A surprising result was obtained when we analyzed the forms of mtDNA in growing buds of MHR1 cells using the same technique. Budding MHR1 cells in culture were synchronized by an α‐factor arrest‐and‐release protocol. The buds and mother cells were separated and purified (Ling et al., 1995), and their DNA was prepared for PFGE. As in case of the whole‐cell mtDNA, the majority of the mtDNA isolated from the MHR1 mother cells remained in the well after PFGE (Figure 4A). However, about half of the mtDNA from the buds of MHR1 cells behaves as a monomeric form with a genome size (∼80 kbp). Thus, there is a difference in the size distribution of the mtDNA between mother cells and buds: while concatemers are the major species and monomers are the minor species in mother cells, the monomeric form is the major species in buds.

To confirm the above result with mitochondria in a very different physiological state and to obtain further information about the structures of mtDNA in buds and mother cells, we employed standard gel electrophoresis to avoid a limitation of the analysis by PFGE (circular DNA is trapped in the well; Bendich, 1996) and examined budding cells that had artificial ρ mitochondrial DNA {fpTY24: MHR1 maintaining coli plasmid pMK2 DNA (unit size 9.3 kbp) in mitochondria]} (Thorsness and Fox, 1990). We purified buds and mother cells from dividing cells in a culture synchronized by an α‐factor arrest‐and‐release procedure and their DNA was extracted, electrophoresed and analyzed by Southern hybridization using a probe containing the sequence of pMK2 (pUC119). The majority of the mitochondrial plasmid DNA from mother cells and whole cells was detected as a smeared band and species trapped in wells, and these preparations contained nicked circular monomers as a minor species (Figure 4B). In contrast, a nicked circular monomer is the major species of mitochondrial plasmid DNA from the buds, and its signal intensity is of a comparable level to that of concatemers (Figure 4B). Very little DNA from the buds was trapped in the well, whereas more from the mother cells was trapped (Figure 4B). After treatment of the DNA preparations from mother cells with the restriction endonuclease SalI, which cleaves pMK2 DNA once, the smeared bands disappeared, and a linear monomer and significant amounts of fragments with various sizes smaller than the linear monomer appeared (Figure 4B), suggesting that the smeared bands consist of concatemers. Thus, in the ρ budding cells, the fraction of monomer in the whole mtDNA is much larger in buds than the mother cells, as is the case for ρ cells.

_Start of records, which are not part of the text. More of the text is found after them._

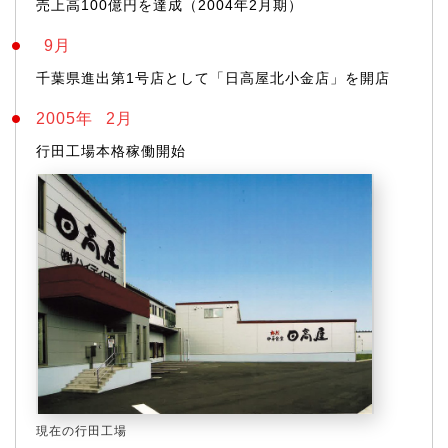
売上高100億円を達成（2004年2月期）
9月
千葉県進出第1号店として「日高屋北小金店」を開店
2005年
2月
行田工場本格稼働開始
現在の行田工場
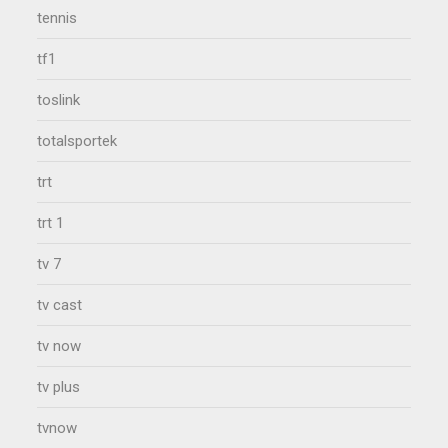
tennis
tf1
toslink
totalsportek
trt
trt 1
tv 7
tv cast
tv now
tv plus
tvnow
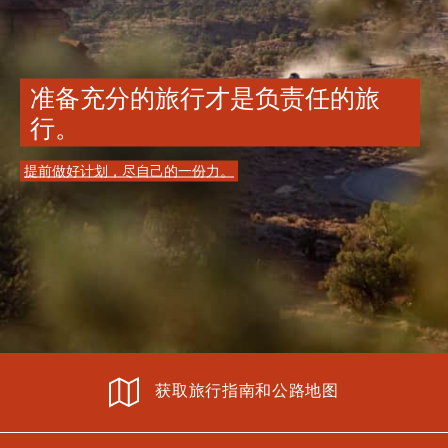
准备充分的旅行才是负责任的旅
行。
提前做好计划，尽自己的一份力。
获取旅行指南和公路地图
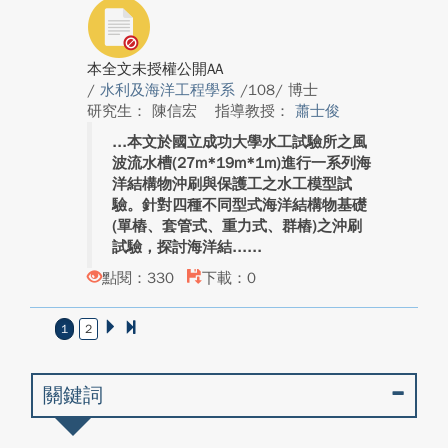
本全文未授權公開AA
/
水利及海洋工程學系
/108/ 博士
研究生： 陳信宏
指導教授：
蕭士俊
本文於國立成功大學水工試驗所之風
波流水槽(27m*19m*1m)進行一系列海
洋結構物沖刷與保護工之水工模型試
驗。針對四種不同型式海洋結構物基礎
(單樁、套管式、重力式、群樁)之沖刷
試驗，探討海洋結...
點閱：330
下載：0
1
2
關鍵詞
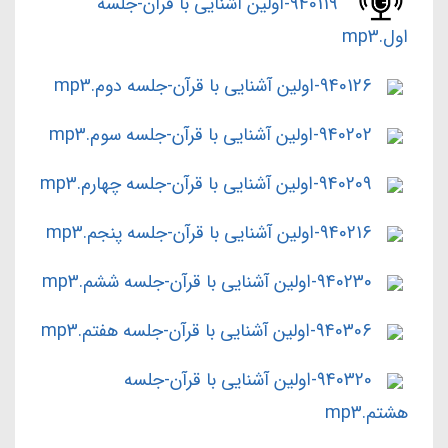
940119-اولین آشنایی با قرآن-جلسه
اول.mp3
940126-اولین آشنایی با قرآن-جلسه دوم.mp3
940202-اولین آشنایی با قرآن-جلسه سوم.mp3
940209-اولین آشنایی با قرآن-جلسه چهارم.mp3
940216-اولین آشنایی با قرآن-جلسه پنجم.mp3
940230-اولین آشنایی با قرآن-جلسه ششم.mp3
940306-اولین آشنایی با قرآن-جلسه هفتم.mp3
940320-اولین آشنایی با قرآن-جلسه
هشتم.mp3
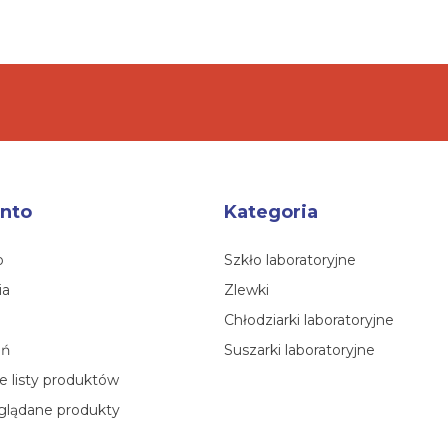
nto
Kategoria
o
Szkło laboratoryjne
ia
Zlewki
Chłodziarki laboratoryjne
eń
Suszarki laboratoryjne
 listy produktów
glądane produkty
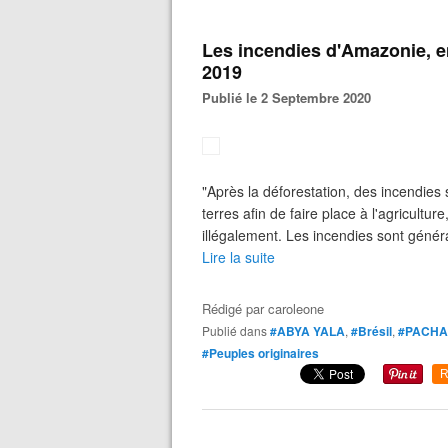
Les incendies d'Amazonie, en
2019
Publié le 2 Septembre 2020
"Après la déforestation, des incendies
terres afin de faire place à l'agricultur
illégalement. Les incendies sont géné
Lire la suite
Rédigé par
caroleone
Publié dans
#ABYA YALA
,
#Brésil
,
#PACH
#Peuples originaires
R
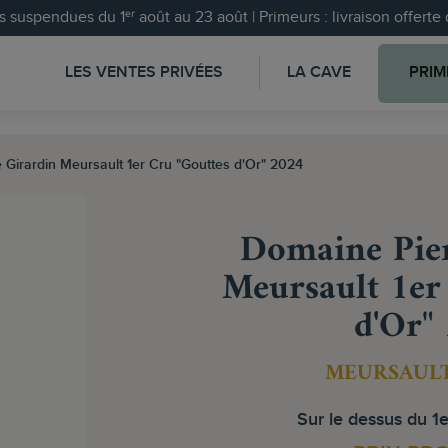
 suspendues du 1ᵉʳ août au 23 août | Primeurs : livraison offert
LES VENTES PRIVÉES
LA CAVE
PRIM
 Girardin Meursault 1er Cru "Gouttes d'Or" 2024
Domaine Pier
Meursault 1er
d'Or"
MEURSAULT
Sur le dessus du 1e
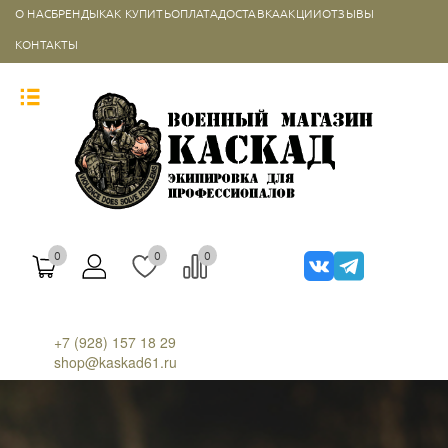
О НАС
БРЕНДЫ
КАК КУПИТЬ
ОПЛАТА
ДОСТАВКА
АКЦИИ
ОТЗЫВЫ
КОНТАКТЫ
0
0
0
+7 (928) 157 18 29
shop@kaskad61.ru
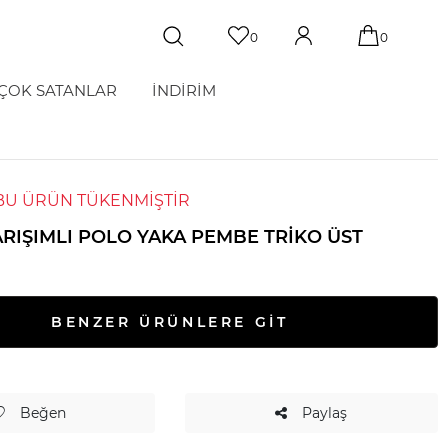
0
0
ÇOK SATANLAR
İNDİRİM
BU ÜRÜN TÜKENMİŞTİR
ARIŞIMLI POLO YAKA PEMBE TRIKO ÜST
BENZER ÜRÜNLERE GİT
Beğen
Paylaş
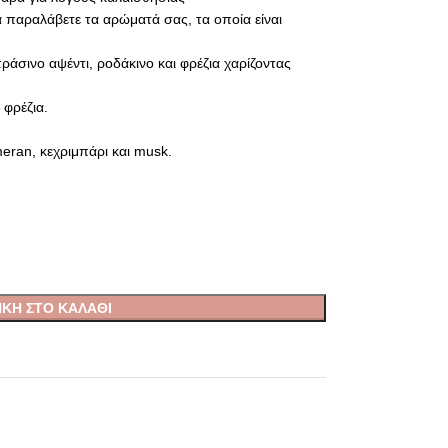
α παραλάβετε τα αρώματά σας, τα οποία είναι
ράσινο αψέντι, ροδάκινο και φρέζια χαρίζοντας
 φρέζια.
eran, κεχριμπάρι και musk.
ΚΗ ΣΤΟ ΚΑΛΆΘΙ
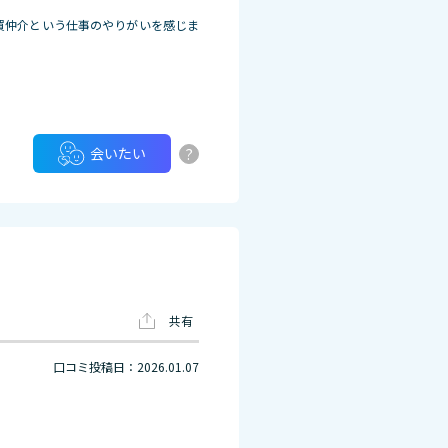
買仲介という仕事のやりがいを感じま
?
会いたい
共有
口コミ投稿日：2026.01.07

The SalI treatment of DNA from mother cells eliminates the DNA species trapped in the wells and reveals the presence of a species that migrates more slowly than the nicked circular monomer (Figure 4B). This slower moving species was identified to include branched molecules such as X‐shaped molecules (Holliday junction), Y‐shaped molecules and double Y‐shaped molecules, as judged by two‐dimensional gel electrophoresis (data not shown). Thus, the mtDNA trapped in the well seems to be a DNA network connected by such junctions. This slower migrating species was not detected in the mtDNA from buds (Figure 4B).

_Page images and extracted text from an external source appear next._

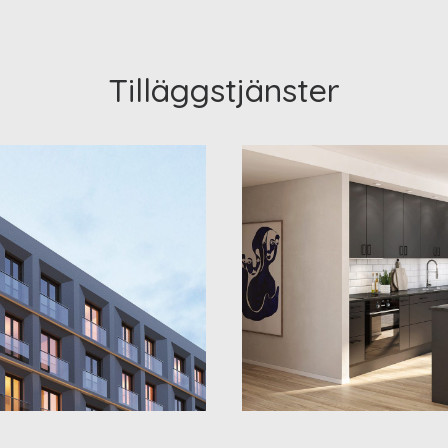
Tilläggstjänster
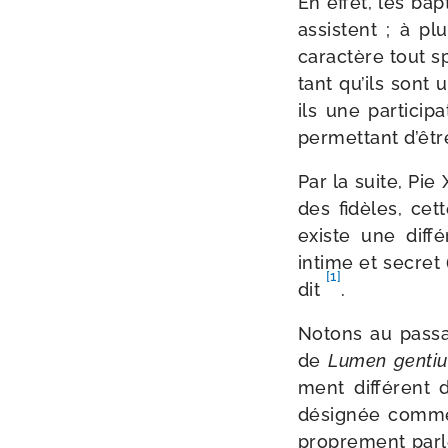
En effet, les bap­
assistent ; à plu
carac­tère tout sp
tant qu’ils sont 
ils une par­ti­ci
per­met­tant d’êt
Par la suite, Pie 
des fidèles, cett
existe une dif­fé
intime et secret (
[1]
dit
.
Notons au pas­sag
de
Lumen gen­t
ment dif­fé­rent 
dési­gnée comme 
pro­pre­ment par­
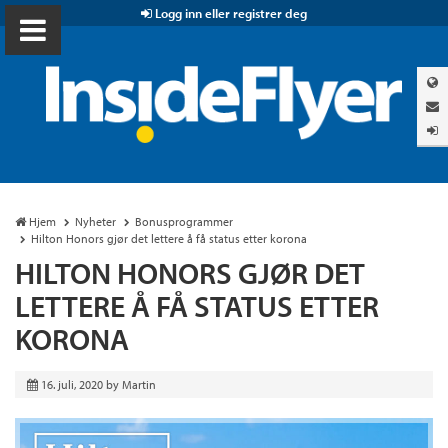
Logg inn eller registrer deg
Hjem
Nyheter
Bonusprogrammer
Hilton Honors gjør det lettere å få status etter korona
HILTON HONORS GJØR DET
LETTERE Å FÅ STATUS ETTER
KORONA
16. juli, 2020
by
Martin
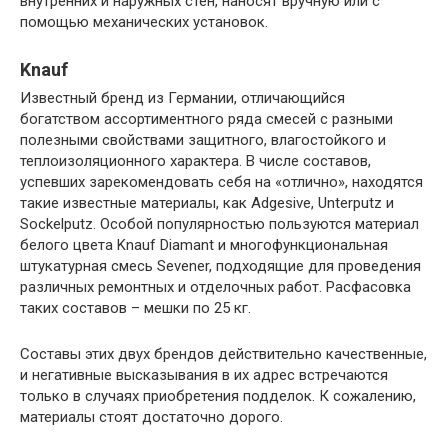
внутренних и наружных стен, наносят вручную или с
помощью механических установок.
Knauf
Известный бренд из Германии, отличающийся
богатством ассортиментного ряда смесей с разными
полезными свойствами защитного, влагостойкого и
теплоизоляционного характера. В числе составов,
успевших зарекомендовать себя на «отлично», находятся
такие известные материалы, как Adgesive, Unterputz и
Sockelputz. Особой популярностью пользуются материал
белого цвета Knauf Diamant и многофункциональная
штукатурная смесь Sevener, подходящие для проведения
различных ремонтных и отделочных работ. Расфасовка
таких составов – мешки по 25 кг.
Составы этих двух брендов действительно качественные,
и негативные высказывания в их адрес встречаются
только в случаях приобретения подделок. К сожалению,
материалы стоят достаточно дорого.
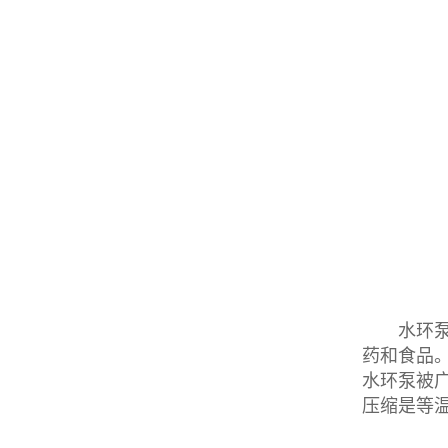
水环泵最
药和食品
水环泵被
压缩是等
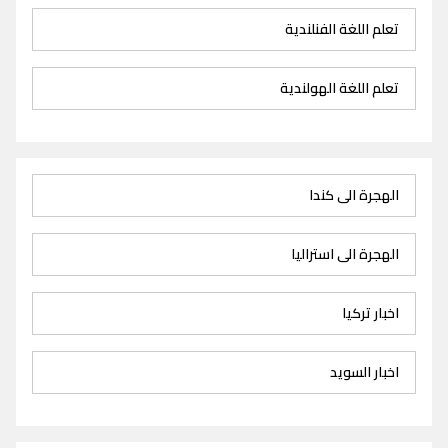
تعلم اللغة الفنلندية
تعلم اللغة الهولندية
الهجرة الى كندا
الهجرة الى استراليا
اخبار تركيا
اخبار السويد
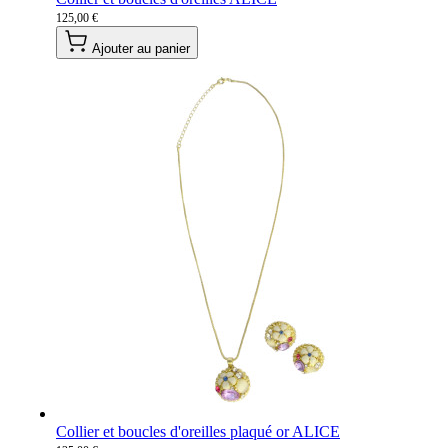
125,00 €
Ajouter au panier
Collier et boucles d'oreilles plaqué or ALICE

mhr1‐1 cce1‐null double mutant cells do not maintain any mtDNA

Concatemers are formed through recombination‐ dependent pathways as obligatory intermediates for the duplication of various phages and plasmids. If concatemers are the obligatory intermediate of mtDNA partioning into buds, then mtDNA maintenance could depend strictly on mtDNA recombination functions. Since some mhr1‐1 cells grown at 37°C or cells with disrupted mhr1 still maintain ρ mtDNA, and we observed residual partitioning of nascent mtDNA in the mhr1‐1 cells at 37°C (Figure 1; Ling et al., 1995), we searched for the presence of another recombination‐dependent system to maintain mtDNA. CCE1/MGT1 encodes a recombination junction‐resolving endonuclease (Cce1p). Although cce1 mutants exhibit a normal level of mtDNA recombination, Cce1p is likely to function in a mtDNA recombination system (Kleff et al., 1992; Ezekiel and Zassenhaus, 1993). In cells with functional ρ+ mtDNA, cce1‐null cells show only a mild phenotype for the maintenance of mtDNA (except for hypersuppressiveness, see below; Zweifel and Fangman, 1991; F.Ling, unpublished observation).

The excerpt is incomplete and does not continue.